Situación actual de las Áreas Naturales Protegidas: retos, avances y amenazas

  • Las Áreas Naturales Protegidas son clave para la biodiversidad y la sostenibilidad ambiental mundial.
  • En España y Latinoamérica se premian avances y se detectan nuevas amenazas relacionadas con actividades ilícitas y falta de recursos.
  • Reconocimientos internacionales refuerzan la importancia de la gestión, pero también visibilizan problemas como el extractivismo y la presión sobre los territorios indígenas.
  • La implicación social y la participación de comunidades y gobiernos son esenciales para garantizar el éxito de la conservación a largo plazo.

Áreas Naturales Protegidas

Las Áreas Naturales Protegidas se han convertido en baluartes imprescindibles para la protección del medio ambiente y la conservación de la biodiversidad en todo el mundo. Brindan servicios fundamentales como el mantenimiento de la calidad del aire, la regulación del agua, la protección del suelo y el refugio de especies amenazadas, además de ser fuente de identidad, desarrollo rural y oportunidades para la ciencia y el turismo responsable.

En los últimos años, la gestión de estos espacios ha avanzado de forma significativa en algunos países; sin embargo, también han surgido desafíos notables, especialmente en lo relativo a la financiación, la presión de actividades ilícitas y la integración de las comunidades locales e indígenas en los procesos de toma de decisiones.

Reconocimientos y gestión ejemplar: el caso de Sierra Nevada

El Parque Nacional y Natural de Sierra Nevada, en Andalucía, ha sido galardonado recientemente con el Diploma Europeo de Áreas Protegidas, concedido por el Consejo de Europa.

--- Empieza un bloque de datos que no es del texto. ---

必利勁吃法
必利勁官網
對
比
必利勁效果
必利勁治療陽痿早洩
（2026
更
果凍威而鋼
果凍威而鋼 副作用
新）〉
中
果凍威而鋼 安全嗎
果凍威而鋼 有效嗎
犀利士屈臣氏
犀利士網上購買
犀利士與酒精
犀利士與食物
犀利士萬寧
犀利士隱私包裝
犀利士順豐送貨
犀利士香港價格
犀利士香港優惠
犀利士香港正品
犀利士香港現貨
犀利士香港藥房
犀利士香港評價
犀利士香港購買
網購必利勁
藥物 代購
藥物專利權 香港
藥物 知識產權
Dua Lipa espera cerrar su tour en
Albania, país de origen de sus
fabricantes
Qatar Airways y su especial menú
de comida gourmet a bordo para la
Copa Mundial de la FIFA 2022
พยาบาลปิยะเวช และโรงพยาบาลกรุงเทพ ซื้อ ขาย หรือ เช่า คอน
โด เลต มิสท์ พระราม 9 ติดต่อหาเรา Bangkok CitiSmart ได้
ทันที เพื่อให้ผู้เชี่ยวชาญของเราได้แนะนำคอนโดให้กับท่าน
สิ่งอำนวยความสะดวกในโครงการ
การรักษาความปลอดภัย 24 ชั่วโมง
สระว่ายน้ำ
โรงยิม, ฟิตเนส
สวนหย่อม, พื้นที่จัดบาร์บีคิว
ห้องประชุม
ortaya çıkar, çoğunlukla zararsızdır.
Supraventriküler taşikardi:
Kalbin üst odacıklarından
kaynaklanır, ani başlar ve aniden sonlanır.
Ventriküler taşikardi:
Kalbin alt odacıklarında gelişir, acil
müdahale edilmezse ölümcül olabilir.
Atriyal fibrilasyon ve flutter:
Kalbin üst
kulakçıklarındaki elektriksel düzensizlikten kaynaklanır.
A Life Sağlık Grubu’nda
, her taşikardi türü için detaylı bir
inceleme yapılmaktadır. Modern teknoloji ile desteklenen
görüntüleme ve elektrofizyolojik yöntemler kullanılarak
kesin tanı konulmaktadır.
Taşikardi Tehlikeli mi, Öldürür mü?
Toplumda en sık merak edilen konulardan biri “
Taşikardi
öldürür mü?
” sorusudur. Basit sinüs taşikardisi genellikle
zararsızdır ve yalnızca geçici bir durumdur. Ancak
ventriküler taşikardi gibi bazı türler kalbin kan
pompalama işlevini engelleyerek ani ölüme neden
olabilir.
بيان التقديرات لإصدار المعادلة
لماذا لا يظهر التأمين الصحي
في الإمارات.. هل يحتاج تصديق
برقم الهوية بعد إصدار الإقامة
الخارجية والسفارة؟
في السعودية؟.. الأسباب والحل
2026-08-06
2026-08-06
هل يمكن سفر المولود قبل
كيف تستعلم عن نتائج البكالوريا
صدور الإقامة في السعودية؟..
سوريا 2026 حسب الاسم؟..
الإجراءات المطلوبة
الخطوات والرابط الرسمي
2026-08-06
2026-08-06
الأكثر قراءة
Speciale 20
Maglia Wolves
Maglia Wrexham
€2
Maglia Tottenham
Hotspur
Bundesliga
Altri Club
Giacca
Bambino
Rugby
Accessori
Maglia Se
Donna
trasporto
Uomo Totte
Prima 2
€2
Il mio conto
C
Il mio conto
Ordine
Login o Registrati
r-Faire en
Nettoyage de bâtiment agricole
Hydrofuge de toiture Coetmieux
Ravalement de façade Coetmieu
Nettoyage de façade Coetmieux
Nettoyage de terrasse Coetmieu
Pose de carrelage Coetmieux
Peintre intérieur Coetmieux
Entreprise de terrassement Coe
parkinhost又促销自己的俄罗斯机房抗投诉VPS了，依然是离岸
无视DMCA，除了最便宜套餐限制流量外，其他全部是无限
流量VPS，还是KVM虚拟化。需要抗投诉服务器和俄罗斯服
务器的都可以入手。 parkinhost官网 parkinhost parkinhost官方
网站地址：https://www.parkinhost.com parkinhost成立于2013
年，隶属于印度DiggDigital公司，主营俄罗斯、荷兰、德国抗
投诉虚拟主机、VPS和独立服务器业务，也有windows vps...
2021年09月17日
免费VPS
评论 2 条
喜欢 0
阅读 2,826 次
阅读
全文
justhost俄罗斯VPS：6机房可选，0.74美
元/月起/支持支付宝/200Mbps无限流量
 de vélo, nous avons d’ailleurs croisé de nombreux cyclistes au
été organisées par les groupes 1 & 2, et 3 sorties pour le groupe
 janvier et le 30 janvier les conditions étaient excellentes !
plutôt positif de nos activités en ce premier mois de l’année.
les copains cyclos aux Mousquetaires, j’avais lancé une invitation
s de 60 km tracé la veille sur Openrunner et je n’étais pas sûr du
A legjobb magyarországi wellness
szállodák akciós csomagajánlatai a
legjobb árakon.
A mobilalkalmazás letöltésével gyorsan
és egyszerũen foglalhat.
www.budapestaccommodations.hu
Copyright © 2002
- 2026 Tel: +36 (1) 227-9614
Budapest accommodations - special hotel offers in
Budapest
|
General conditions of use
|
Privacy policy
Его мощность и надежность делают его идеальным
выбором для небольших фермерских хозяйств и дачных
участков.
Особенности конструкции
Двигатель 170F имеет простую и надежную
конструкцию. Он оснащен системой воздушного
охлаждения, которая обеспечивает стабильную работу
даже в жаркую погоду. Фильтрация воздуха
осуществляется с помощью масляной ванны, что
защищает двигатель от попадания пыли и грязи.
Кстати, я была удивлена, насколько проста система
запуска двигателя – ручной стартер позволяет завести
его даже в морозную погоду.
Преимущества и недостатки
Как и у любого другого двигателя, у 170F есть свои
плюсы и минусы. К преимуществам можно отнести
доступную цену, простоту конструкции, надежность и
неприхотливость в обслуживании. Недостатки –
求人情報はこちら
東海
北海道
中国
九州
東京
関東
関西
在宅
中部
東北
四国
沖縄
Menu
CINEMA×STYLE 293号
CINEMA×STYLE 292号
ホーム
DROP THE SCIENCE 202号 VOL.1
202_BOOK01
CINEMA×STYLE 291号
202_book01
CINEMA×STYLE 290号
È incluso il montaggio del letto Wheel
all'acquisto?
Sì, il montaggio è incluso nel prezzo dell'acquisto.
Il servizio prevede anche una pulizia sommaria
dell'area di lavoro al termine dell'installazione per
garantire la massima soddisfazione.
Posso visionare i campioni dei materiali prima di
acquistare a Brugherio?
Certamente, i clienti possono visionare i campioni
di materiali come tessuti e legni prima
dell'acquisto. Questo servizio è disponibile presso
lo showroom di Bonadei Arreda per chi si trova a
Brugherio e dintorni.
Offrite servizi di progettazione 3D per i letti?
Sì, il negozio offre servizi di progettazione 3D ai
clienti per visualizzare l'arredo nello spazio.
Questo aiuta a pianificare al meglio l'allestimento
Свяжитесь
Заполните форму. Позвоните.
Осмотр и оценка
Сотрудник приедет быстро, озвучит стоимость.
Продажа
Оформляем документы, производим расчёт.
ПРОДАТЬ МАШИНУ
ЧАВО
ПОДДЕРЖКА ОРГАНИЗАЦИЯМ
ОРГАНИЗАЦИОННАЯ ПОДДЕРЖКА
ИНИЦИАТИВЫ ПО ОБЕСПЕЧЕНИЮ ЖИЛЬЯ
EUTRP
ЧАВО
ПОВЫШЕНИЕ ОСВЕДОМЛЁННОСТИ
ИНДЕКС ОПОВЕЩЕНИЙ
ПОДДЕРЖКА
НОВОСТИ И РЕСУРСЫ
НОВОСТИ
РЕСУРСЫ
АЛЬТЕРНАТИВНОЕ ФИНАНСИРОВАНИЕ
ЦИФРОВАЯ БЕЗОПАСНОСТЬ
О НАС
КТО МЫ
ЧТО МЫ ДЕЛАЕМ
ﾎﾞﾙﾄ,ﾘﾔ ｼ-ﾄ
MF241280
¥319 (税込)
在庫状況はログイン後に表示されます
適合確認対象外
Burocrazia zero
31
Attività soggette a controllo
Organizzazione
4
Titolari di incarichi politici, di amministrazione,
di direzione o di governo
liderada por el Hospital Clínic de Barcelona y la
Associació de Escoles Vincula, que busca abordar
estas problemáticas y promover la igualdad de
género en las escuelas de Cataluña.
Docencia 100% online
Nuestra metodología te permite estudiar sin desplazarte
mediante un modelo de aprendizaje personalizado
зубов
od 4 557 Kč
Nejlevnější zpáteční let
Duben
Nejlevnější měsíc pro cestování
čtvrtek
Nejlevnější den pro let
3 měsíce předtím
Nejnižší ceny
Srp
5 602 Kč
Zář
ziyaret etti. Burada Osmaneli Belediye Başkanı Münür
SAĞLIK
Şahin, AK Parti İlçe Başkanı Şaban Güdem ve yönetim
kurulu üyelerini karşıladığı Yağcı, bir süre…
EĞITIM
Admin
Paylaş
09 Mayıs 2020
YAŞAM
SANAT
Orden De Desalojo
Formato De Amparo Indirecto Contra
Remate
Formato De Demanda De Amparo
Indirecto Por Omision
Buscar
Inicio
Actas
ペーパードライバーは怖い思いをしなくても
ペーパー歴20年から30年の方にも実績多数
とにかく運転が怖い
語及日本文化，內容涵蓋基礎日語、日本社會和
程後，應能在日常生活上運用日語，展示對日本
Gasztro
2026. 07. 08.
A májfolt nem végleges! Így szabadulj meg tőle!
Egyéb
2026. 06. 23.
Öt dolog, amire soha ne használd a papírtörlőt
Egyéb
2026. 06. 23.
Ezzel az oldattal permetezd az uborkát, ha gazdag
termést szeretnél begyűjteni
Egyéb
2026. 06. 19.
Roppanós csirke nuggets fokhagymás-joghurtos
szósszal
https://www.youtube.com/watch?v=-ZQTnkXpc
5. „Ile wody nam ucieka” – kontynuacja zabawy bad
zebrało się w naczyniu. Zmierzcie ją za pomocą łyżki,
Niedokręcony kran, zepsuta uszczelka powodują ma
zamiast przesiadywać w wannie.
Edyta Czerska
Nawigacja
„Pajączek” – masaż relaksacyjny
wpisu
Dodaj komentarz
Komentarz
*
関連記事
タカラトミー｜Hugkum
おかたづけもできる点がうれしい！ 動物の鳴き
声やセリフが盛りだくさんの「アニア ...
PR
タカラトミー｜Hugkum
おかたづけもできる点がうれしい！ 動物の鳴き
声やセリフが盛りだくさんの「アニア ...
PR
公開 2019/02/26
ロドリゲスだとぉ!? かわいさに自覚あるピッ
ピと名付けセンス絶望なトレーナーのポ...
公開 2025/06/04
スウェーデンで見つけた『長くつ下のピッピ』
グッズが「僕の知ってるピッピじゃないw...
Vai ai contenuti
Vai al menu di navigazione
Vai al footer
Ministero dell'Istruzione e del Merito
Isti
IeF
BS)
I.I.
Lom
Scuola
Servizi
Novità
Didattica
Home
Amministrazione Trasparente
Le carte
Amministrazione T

Este reconocimiento internacional, válido hasta 2030, avala el esfuerzo en gestión, investigación y conservación que se viene realizando en este enclave, reconocido por su rica biodiversidad y patrimonio etnográfico.

La distinción se suma a la inclusión anterior de Sierra Nevada en la Lista Verde de la Unión Internacional para la Conservación de la Naturaleza (UICN), situando a este parque entre los espacios naturales con mayor número de distinciones internacionales en Europa. El Consejo de Europa ha valorado especialmente el trabajo por conservar procesos ecológicos de alta montaña, la diversidad de paisajes y la promoción de soluciones basadas en la naturaleza, como la gestión tradicional de acequias.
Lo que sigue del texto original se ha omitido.